In the run-up to the housing crash in 2007-08, buyers were quite sanguine, with Zelman attributing this to a general complacency. In 2005, inventories were starting to build, but most thought house prices just would not fall. Therefore, property owners did not rush to lock in gains as inventories rose.
Contrast that with the current situation, where property owners are rushing to sell into what they see as a frothy market. For example, investors with, say, 10 or 15 properties are now trimming their portfolios aggressively.
Buyers, too, are more cautious, unwilling to pay inflated prices in a market they think is at or near the top. This is true of single-home buyers and institutional investors.
Zelman notes that the softening of demand means the severity of the rate of decline in velocity is noticeably sharper than going into the GFC. So much so that ‘the velocity has just fallen to levels that are shocking, frankly, in some of the markets in the country.’ Again, that is not a good sign for the US housing market.
Affordability, Supply Backlogs, and Sentiment
Lack of affordability is a problem, caused by a combination of rising interest rates and higher home prices. An affordability index that Zelman measures is even exceeding the stretched levels seen in the last cycle. Her conclusion is that ‘we need to see a pretty substantial decline in rates and/or home prices to see affordability more attractive.’
Another headwind for home prices in the US is the supply backlog of multi- and single-family homes. Backlogs are at the highest levels ever, and, notably, a material proportion of that number is from the build-to-rent market. Combined with a lack of affordability, this increased supply will also weigh on the market.
Zelman contends that housing is very much driven by sentiment. At present, with affordability so tight, she describes sentiment as akin to the bloom being off a rose. She suggests ‘private investors are getting out big time.’ And while most institutional investors will look at housing prices on a long-term basis, some are ‘also starting to recognise it’s probably a good idea to take some money off the table.’

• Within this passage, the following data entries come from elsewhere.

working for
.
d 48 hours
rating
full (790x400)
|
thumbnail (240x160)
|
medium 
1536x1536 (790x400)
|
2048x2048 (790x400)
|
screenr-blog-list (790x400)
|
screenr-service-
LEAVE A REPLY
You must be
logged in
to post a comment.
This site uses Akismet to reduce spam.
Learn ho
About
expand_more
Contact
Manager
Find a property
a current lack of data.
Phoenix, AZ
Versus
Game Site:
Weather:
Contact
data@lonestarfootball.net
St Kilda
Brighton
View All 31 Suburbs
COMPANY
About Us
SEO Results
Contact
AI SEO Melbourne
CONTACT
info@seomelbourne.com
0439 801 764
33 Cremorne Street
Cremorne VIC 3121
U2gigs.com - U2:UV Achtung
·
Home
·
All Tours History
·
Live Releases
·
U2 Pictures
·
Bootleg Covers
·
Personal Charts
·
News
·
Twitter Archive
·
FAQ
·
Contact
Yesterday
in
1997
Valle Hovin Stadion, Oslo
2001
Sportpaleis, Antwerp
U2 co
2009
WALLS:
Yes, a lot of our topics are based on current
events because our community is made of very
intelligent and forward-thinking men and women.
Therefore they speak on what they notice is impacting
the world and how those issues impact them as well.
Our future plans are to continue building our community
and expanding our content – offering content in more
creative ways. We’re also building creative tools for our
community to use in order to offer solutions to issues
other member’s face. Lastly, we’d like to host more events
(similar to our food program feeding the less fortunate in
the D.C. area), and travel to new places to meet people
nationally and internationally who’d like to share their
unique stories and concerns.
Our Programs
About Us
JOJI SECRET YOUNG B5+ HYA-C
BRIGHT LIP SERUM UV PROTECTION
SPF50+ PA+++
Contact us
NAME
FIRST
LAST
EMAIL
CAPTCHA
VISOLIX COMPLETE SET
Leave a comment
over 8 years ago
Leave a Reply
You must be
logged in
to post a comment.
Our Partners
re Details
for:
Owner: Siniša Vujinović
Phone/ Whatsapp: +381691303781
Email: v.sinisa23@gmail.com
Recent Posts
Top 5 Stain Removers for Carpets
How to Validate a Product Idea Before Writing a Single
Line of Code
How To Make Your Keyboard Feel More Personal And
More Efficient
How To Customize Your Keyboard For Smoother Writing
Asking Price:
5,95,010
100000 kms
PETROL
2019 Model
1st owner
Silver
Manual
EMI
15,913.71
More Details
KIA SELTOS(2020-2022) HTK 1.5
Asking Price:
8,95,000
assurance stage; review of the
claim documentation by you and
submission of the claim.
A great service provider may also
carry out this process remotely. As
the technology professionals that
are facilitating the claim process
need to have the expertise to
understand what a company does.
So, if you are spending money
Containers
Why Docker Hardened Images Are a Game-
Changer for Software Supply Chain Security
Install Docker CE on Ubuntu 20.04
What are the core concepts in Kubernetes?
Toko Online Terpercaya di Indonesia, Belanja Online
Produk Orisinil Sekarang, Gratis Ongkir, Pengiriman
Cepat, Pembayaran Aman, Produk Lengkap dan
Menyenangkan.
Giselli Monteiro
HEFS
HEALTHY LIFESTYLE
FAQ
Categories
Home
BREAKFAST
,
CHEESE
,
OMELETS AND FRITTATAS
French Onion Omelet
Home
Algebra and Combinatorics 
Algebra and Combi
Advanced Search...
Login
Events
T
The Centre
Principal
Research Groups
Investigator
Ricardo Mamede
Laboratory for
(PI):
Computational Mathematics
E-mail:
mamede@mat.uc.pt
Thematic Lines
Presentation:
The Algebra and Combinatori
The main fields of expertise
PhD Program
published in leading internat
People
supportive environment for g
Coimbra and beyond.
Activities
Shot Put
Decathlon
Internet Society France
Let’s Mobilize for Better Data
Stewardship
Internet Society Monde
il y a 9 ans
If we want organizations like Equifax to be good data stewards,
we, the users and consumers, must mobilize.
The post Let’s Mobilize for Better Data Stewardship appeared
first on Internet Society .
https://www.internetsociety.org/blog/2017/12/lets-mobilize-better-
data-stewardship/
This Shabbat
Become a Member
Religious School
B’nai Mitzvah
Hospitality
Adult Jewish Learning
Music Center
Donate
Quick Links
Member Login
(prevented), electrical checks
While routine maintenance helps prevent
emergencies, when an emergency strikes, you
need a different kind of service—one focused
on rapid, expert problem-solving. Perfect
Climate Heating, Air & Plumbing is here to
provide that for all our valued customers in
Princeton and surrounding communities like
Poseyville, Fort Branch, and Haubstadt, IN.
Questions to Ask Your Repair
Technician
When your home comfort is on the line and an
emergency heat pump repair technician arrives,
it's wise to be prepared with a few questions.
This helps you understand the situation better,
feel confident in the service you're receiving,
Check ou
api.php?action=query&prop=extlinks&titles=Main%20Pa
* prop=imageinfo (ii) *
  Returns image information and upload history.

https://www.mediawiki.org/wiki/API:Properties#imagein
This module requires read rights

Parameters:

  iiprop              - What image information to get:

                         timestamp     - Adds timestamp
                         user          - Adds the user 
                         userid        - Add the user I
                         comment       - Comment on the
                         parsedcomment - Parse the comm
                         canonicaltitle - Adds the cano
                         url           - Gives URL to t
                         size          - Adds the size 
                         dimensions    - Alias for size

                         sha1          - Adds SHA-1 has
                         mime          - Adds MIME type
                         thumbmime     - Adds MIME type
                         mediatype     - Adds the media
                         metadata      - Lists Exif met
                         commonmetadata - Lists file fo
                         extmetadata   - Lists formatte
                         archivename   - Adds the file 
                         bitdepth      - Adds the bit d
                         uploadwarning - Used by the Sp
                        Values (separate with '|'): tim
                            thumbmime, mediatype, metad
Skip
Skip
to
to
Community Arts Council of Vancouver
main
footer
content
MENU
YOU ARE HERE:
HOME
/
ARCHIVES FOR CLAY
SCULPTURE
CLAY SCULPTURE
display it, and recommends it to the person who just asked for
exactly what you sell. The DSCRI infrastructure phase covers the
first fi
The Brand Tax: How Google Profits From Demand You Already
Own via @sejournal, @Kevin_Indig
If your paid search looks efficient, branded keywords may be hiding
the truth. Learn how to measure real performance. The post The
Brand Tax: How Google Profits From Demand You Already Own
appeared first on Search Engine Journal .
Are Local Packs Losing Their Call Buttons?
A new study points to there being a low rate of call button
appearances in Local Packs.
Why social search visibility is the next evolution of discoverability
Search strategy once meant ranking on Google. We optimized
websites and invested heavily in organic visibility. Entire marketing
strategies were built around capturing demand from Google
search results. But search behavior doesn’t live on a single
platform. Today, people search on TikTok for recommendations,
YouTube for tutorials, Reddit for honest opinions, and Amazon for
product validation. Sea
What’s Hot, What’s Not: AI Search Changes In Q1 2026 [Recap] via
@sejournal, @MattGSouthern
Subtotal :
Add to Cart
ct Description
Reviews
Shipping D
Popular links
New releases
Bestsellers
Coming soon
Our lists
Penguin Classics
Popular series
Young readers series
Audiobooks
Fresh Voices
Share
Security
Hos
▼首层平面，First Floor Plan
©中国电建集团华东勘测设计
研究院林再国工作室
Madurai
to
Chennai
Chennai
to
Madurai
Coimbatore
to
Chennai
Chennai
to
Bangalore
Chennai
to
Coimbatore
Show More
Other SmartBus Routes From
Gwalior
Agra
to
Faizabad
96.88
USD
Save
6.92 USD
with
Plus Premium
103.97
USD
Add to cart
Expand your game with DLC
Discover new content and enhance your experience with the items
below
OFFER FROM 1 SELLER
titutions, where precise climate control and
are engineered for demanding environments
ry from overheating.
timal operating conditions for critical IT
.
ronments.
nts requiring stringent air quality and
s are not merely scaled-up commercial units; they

One important difference today from the run-up to the GFC (and housing market collapse) is that the exotic mortgage products that drove the excess back then are no longer prevalent. So, while the combination of velocity, supply, demand, affordability and sentiment are significant headwinds, the more stringent regulation of mortgages provide a guardrail that should mitigate a downturn as severe as in 2007-08.
Conclusion
Investors who experienced the GFC directly know that the US housing market can significantly impact the broader macro environment. The US Federal Reserve certainly watches the housing market closely, as this recent paper demonstrates.
Ivy Zelman points to a combination of unfavourable supply/demand dynamics, which together form a velocity metric, that have deteriorated rapidly. Stretched affordability has led to a similar deterioration in sentiment towards the housing market.
While Zelman expects the declines in 2023-24 to be less pronounced than during the GFC, she still sees the market declining 4% this year and 5% in 2024. Given the pace of the negative slide in the fundamentals, these pessimistic forecasts may be conservative.